Founding members depart MC USA Women in Leadership committee

Linda Gehman Peachey and Erica Littlewolf — Mennonite Church USA Linda Gehman Peachey and Erica Littlewolf — Mennonite Church USA

Mennonite Church USA’s Women in Leadership steering committee bid farewell recently to two founding members, Linda Gehman Peachey and Erica Littlewolf, after more than a decade of service.

WiL empowers Mennonite women in leadership, especially by centering the voices of BIPOC (Black, Indigenous, People of Color) women.

WiL began in 2012 after a 2009 churchwide audit revealed a decline in women providing leadership in Mennonite churches. Gehman Peachey and Littlewolf remained consistent members since the beginning.

They participated in initiatives including the anti-patriarchy curriculum “Laboring Toward Wholeness” and planning Women Doing Theology conferences in 2014, 2016 and 2018.

“Linda and Erica helped shape the mission and direction,” said Lorraine Stutzman Amstutz, MC USA denominational minster for peace and justice and WiL staff person. “Their historical knowledge of the work of Women in Leadership has been invaluable to the ongoing work of supporting women in leadership positions and addressing the systemic issues of patriarchy and white supremacy within the church.”

Gehman Peachey is a freelance writer who worked with Mennonite Central Committee as director of women’s advocacy and co-director of peace and justice ministries. She lives in Lancaster, Pa., where she attends Blossom Hill Mennonite Church.

She said her vision for WiL grew out of her “lived experience of sexism in the church and feeling excluded, like women were not full members.” She wanted to help “address some of those realities, as well as continue to address the violence and silencing that women experience” and lamented that “spiritually, the church has not been a nurturing place for women to develop healthy relationships with God, themselves and others.”

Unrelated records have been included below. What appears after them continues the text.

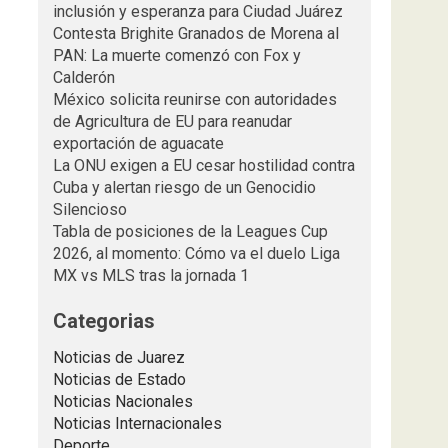
inclusión y esperanza para Ciudad Juárez
Contesta Brighite Granados de Morena al
PAN: La muerte comenzó con Fox y
Calderón
México solicita reunirse con autoridades
de Agricultura de EU para reanudar
exportación de aguacate
La ONU exigen a EU cesar hostilidad contra
Cuba y alertan riesgo de un Genocidio
Silencioso
Tabla de posiciones de la Leagues Cup
2026, al momento: Cómo va el duelo Liga
MX vs MLS tras la jornada 1
Categorias
Noticias de Juarez
Noticias de Estado
Noticias Nacionales
Noticias Internacionales
Deporte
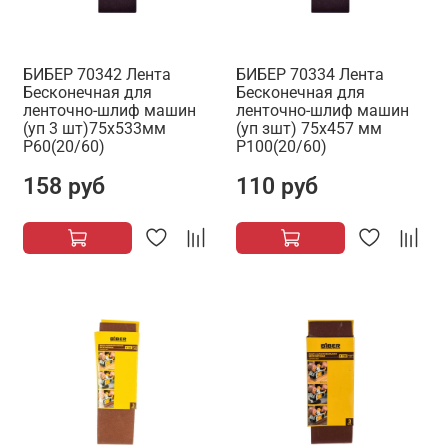
БИБЕР 70342 Лента
БИБЕР 70334 Лента
Бесконечная для
Бесконечная для
ленточно-шлиф машин
ленточно-шлиф машин
(уп 3 шт)75х533мм
(уп зшт) 75х457 мм
Р60(20/60)
Р100(20/60)
158 руб
110 руб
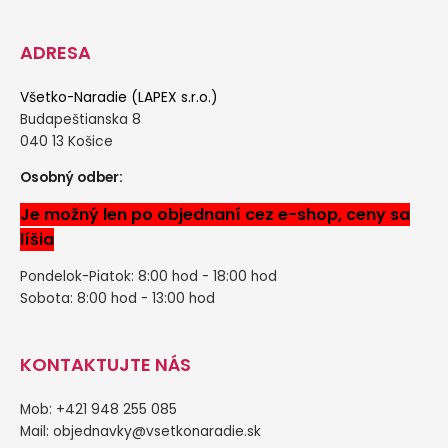
ADRESA
Všetko-Naradie (LAPEX s.r.o.)
Budapeštianska 8
040 13 Košice
Osobný odber:
Je možný len po objednaní cez e-shop, ceny sa
líšia
Pondelok-Piatok: 8:00 hod - 18:00 hod
Sobota: 8:00 hod - 13:00 hod
KONTAKTUJTE NÁS
Mob: +421 948 255 085
Mail:
objednavky@vsetkonaradie.sk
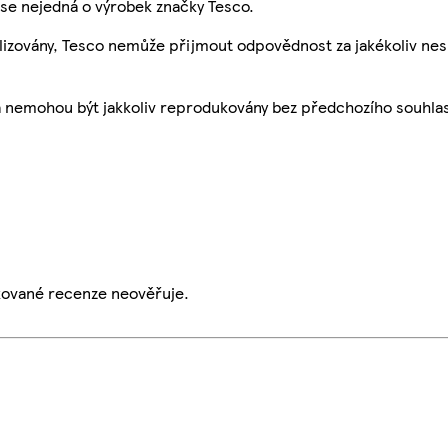
se nejedná o výrobek značky Tesco.
ualizovány, Tesco nemůže přijmout odpovědnost za jakékoliv ne
a nemohou být jakkoliv reprodukovány bez předchozího souhla
ikované recenze neověřuje.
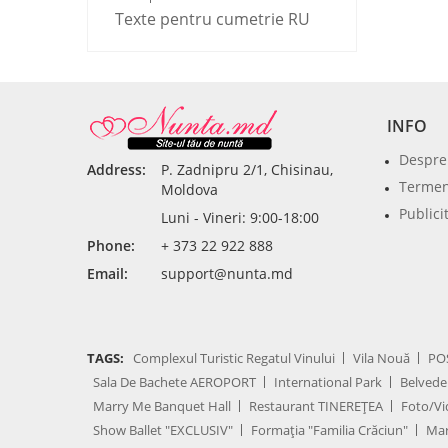
Texte pentru cumetrie RU
INFO
Despre
Address:
P. Zadnipru 2/1, Chisinau,
Termeni
Moldova
Publici
Luni - Vineri: 9:00-18:00
Phone:
+ 373 22 922 888
Email:
support@nunta.md
TAGS:
Complexul Turistic Regatul Vinului
Vila Nouă
PO
Sala De Bachete AEROPORT
International Park
Belvede
Marry Me Banquet Hall
Restaurant TINEREȚEA
Foto/Vi
Show Ballet "EXCLUSIV"
Formația "Familia Crăciun"
Mar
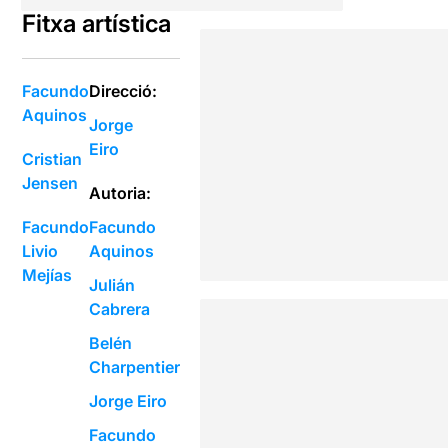
Fitxa artística
Facundo
Direcció:
Aquinos
Jorge
Eiro
Cristian
Jensen
Autoria:
Facundo
Facundo
Livio
Aquinos
Mejías
Julián
Cabrera
Belén
Charpentier
Jorge Eiro
Facundo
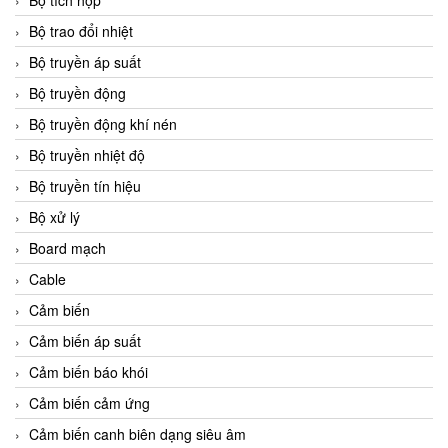
Bộ tích hợp
Bộ trao đổi nhiệt
Bộ truyền áp suất
Bộ truyền động
Bộ truyền động khí nén
Bộ truyền nhiệt độ
Bộ truyền tín hiệu
Bộ xử lý
Board mạch
Cable
Cảm biến
Cảm biến áp suất
Cảm biến báo khói
Cảm biến cảm ứng
Cảm biến canh biên dạng siêu âm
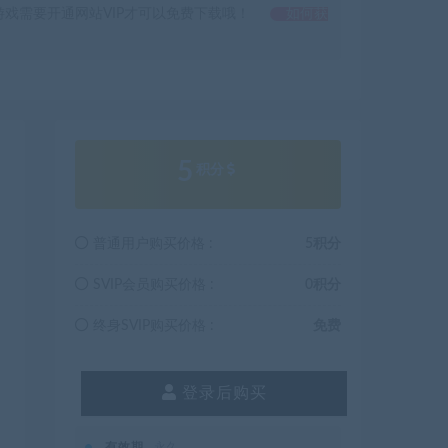
戏需要开通网站VIP才可以免费下载哦！
如何获
5
积分
普通用户购买价格 :
5积分
SVIP会员购买价格 :
0积分
终身SVIP购买价格 :
免费
登录后购买
有效期
永久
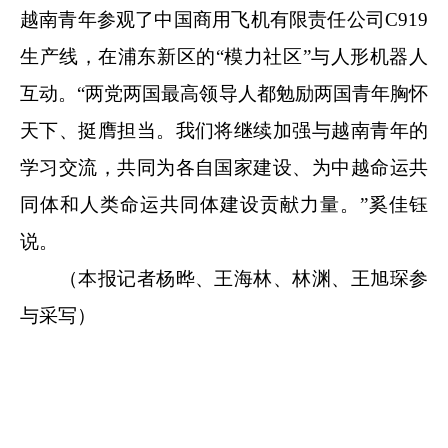
越南青年参观了中国商用飞机有限责任公司C919
生产线，在浦东新区的“模力社区”与人形机器人
互动。“两党两国最高领导人都勉励两国青年胸怀
天下、挺膺担当。我们将继续加强与越南青年的
学习交流，共同为各自国家建设、为中越命运共
同体和人类命运共同体建设贡献力量。”奚佳钰
说。
（本报记者杨晔、王海林、林渊、王旭琛参
与采写）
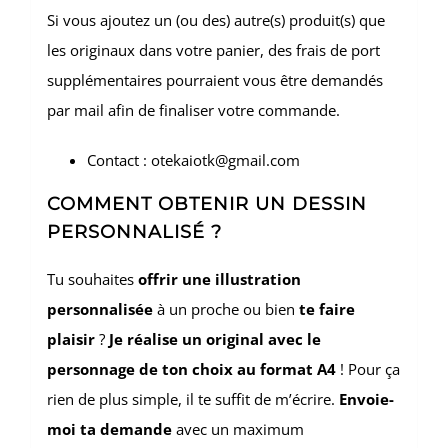
Si vous ajoutez un (ou des) autre(s) produit(s) que
les originaux dans votre panier, des frais de port
supplémentaires pourraient vous être demandés
par mail afin de finaliser votre commande.
Contact : otekaiotk@gmail.com
COMMENT OBTENIR UN DESSIN
PERSONNALISÉ ?
Tu souhaites
offrir une illustration
personnalisée
à un proche ou bien
te faire
plaisir
?
Je réalise un original avec le
personnage de ton choix au format A4
! Pour ça
rien de plus simple, il te suffit de m’écrire.
Envoie-
moi ta demande
avec un maximum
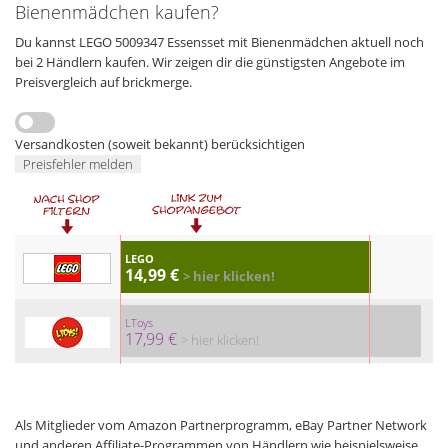
Bienenmädchen kaufen?
Du kannst LEGO 5009347 Essensset mit Bienenmädchen aktuell noch
bei 2 Händlern kaufen. Wir zeigen dir die günstigsten Angebote im
Preisvergleich auf brickmerge.
Versandkosten (soweit bekannt) berücksichtigen
Preisfehler melden
LEGO
14,99 €
> hier klicken!
LToys
17,99 €
> hier klicken!
Als Mitglieder vom Amazon Partnerprogramm, eBay Partner Network
und anderen Affiliate-Programmen von Händlern wie beispielsweise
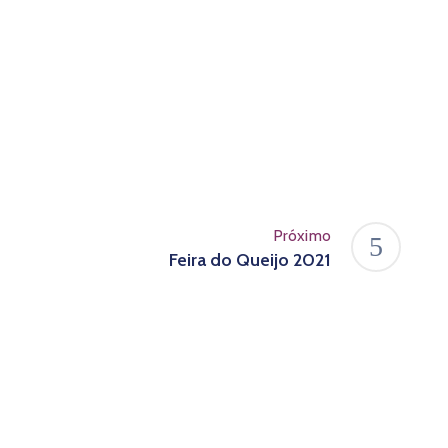
Próximo
Feira do Queijo 2021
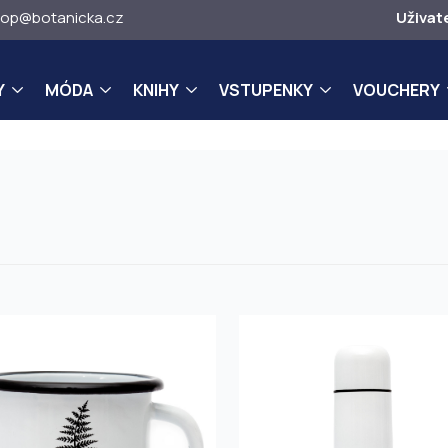
op@botanicka.cz
Uživat
Y
MÓDA
KNIHY
VSTUPENKY
VOUCHERY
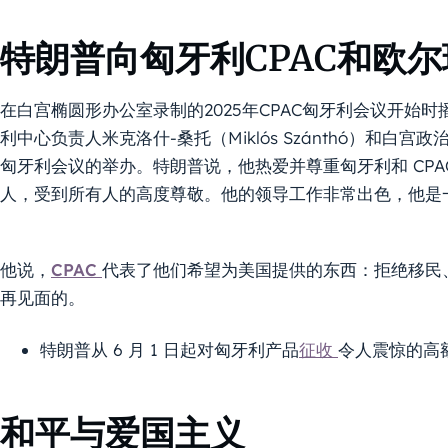
特朗普向匈牙利CPAC和欧
在白宫椭圆形办公室录制的2025年CPAC匈牙利会议开始时
利中心负责人米克洛什-桑托（Miklós Szánthó）和白宫政治
匈牙利会议的举办。特朗普说，他热爱并尊重匈牙利和 CP
人，受到所有人的高度尊敬。他的领导工作非常出色，他是
他说，
CPAC
代表了他们希望为美国提供的东西：拒绝移民
再见面的。
特朗普从 6 月 1 日起对匈牙利产品
征收
令人震惊的高
和平与爱国主义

Littlewolf, who is Northern Cheyenne and Suhtai, resides on the land of the Northern Cheyenne tribe of southeastern Montana. She has worked for MCC Central States with the Indigenous Visioning Circle and grew up attending White River Cheyenne Mennonite Church.

Littlewolf believes she was initially asked to join the group to represent young women — she was in her early 30s when the group was created — and Indigenous women. She also felt “a responsibility to represent not only my community and my local church but my tribe [and] . . . as best as I could, Indigenous people in general.”